16-04-04
Roughly a fourth of oil and gas wells with permits approved by the Bureau of Land Management have not been drilled, despite skyrocketing oil and gas prices that have prompted Republicans in Congress to demand more access by oil companies to public lands.
More than 7,000 oil and gas wells that received permits in the last 10 years
have gone untouched, prompting conservationists to question why the Bush
administration has been advocating opening new land to drilling and streamlining
the permit process.
"No one is saying we shouldn't be drilling out West. But this surplus
raises the question of why there's a rush to open some very sensitive areas to
drilling, including areas that have been proposed for wilderness
protection," said Michelle Haefele, an economist with The Wilderness
Society.
The BLM recently auctioned off new oil and gas leases along the Utah-Colorado border that included areas identified for possible wilderness protection. Another lease sale is scheduled in Colorado next month for lands that environmentalists say should also be protected.

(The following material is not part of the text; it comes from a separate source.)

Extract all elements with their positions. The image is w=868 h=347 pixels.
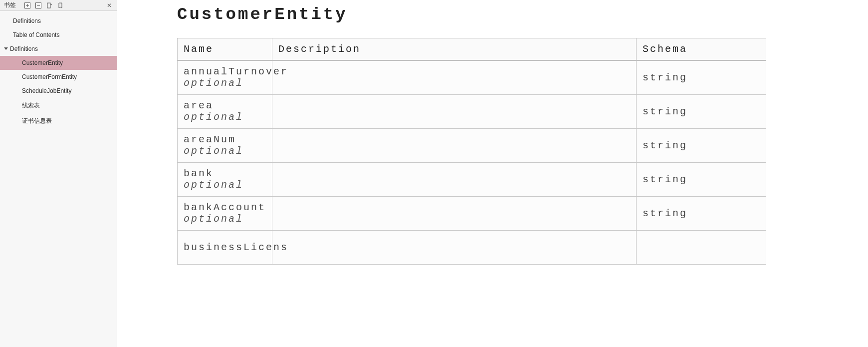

However, Andrew Bremner, director of government affairs for the Independent
Petroleum Association of the Mountain States, said there is a certain amount of
guesswork in oil and gas drilling. Producers seek permits for an area where they
suspect there may be oil or gas, but they don't know which wells will produce
until drilling starts.
At a cost that can reach $ 1.5 mm per well, permits unlikely to succeed are
abandoned.
"It's such a dynamic process and we have all the technology on our side,
but there's still a sliver of educated guessing," Bremner said. "It
would be simplistic to say we're not drilling as many wells as we want to."
He said if BLM could assure permits would be processed in a timely manner,
producers wouldn't have to apply for so many at once and fewer would go unused.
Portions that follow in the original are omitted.